Child soldiers with Houthi fighters hold weapons during a demonstration in Sanaa on March 13, 2015. © 2015 Reuters

 


In mid-May 2016, pro-government forces and opposing Houthi forces agreed to exchange half of all prisoners in early June, before the holy month of Ramadan, as part of ongoing peace talks.

“All parties should ensure that children, who never should have been on the battlefield in the first place, are released during this prisoner exchange and demobilized,” said Bill Van Esveld, senior children’s rights researcher at Human Rights Watch. “Both sides should stop recruiting and placing children in danger and return them immediately to their families.”

All parties should ensure that children, who never should have been on the battlefield in the first place, are released during this prisoner exchange and demobilized.
Bill Van Esveld

Senior children’s rights researcher


UNICEF has verified that more than 900 children were killed and 1,300 injured during 2015, a rate of six children killed or maimed each day since the escalation of hostilities in March 2015.

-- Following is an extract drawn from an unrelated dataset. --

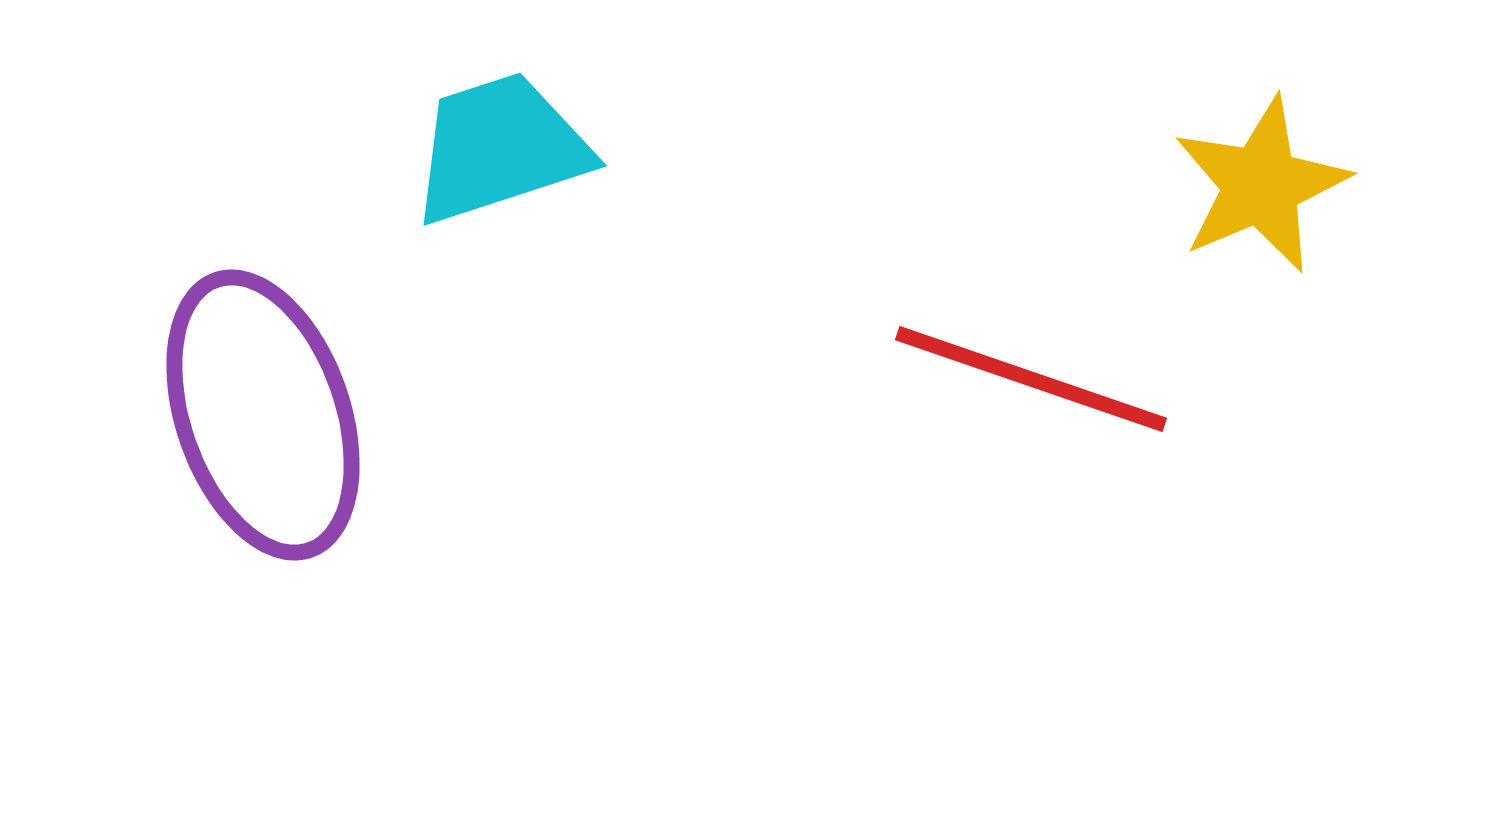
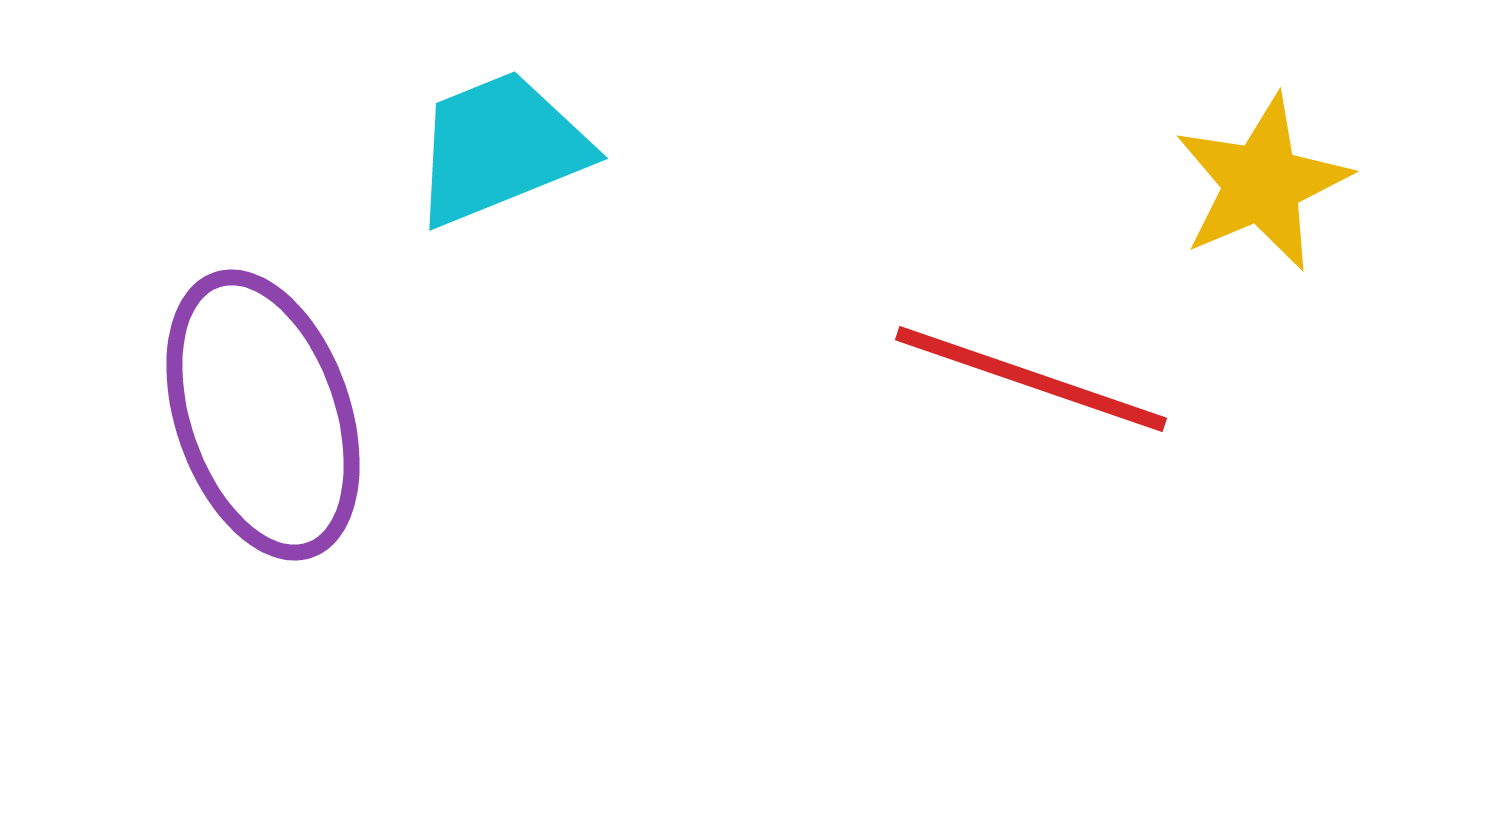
cyan trapezoid: rotated 4 degrees counterclockwise
yellow star: moved 1 px right, 2 px up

On May 30, the United Nations special envoy to Yemen, Ismail Ould Cheikh Ahmed, announced on Twitter that he had received lists of prisoners from both sides, later reported to include 2,630 on the government side and 3,760 on the Houthi side. However, the sides differed as to the number of prisoners to be released, with Houthis saying 1,000 and government sources saying all detainees, according to reports citing sources close to the negotiations. Separately, Houthi and anti-Houthi forces in Taiz exchanged 35 prisoners on June 2.

A Saudi Arabia-led coalition, militarily supported by the United States and the United Kingdom, has waged an aerial and ground campaign against Houthi forces and forces loyal to former President Ali Abdullah Saleh since March 2015, in support of the government of President Abdu Rabbu Mansour Hadi. The parties declared a cessation of hostilities on April 10, and began peace talks in Kuwait later that month, but airstrikes and fighting on the ground have continued. Houthi and Saudi forces conducted two prisoner exchanges in March.

Human Rights Watch has documented that parties to the conflict have detained children suspected of loyalty to enemy forces, and that they have abused prisoners and held them in poor conditions. In August 2015, Human Rights Watch observed that southern armed groups were detaining 140 suspected Houthi forces, including at least 25 children who appeared to be under age 15, at a school they had taken control of in Aden. In July and August, extremist armed groups carried out multiple summary executions of captured Houthi forces in Aden whose ages were not known. Human Rights Watch has also documented Houthi forces arbitrarily detaining civilians and holding prisoners in harsh conditions.

The Paris Principles on Children Associated with Armed Forces or Armed Groups (2007) states: “The unlawful recruitment or use of children is a violation of their rights… The release, protection and reintegration of children unlawfully recruited or used must be sought at all times, without condition and must not be dependent on any parallel release or demobilization process for adults.”

Human Rights Watch is not aware of the total number of children in detention by parties to the conflict.

Some children have been released in previous prisoner exchanges. Pro-government Popular Committees detained scores of children and released about a third of them, apparently during a December 2015 prisoner exchange of 360 Houthi fighters for 265 civilians and members of pro-government forces.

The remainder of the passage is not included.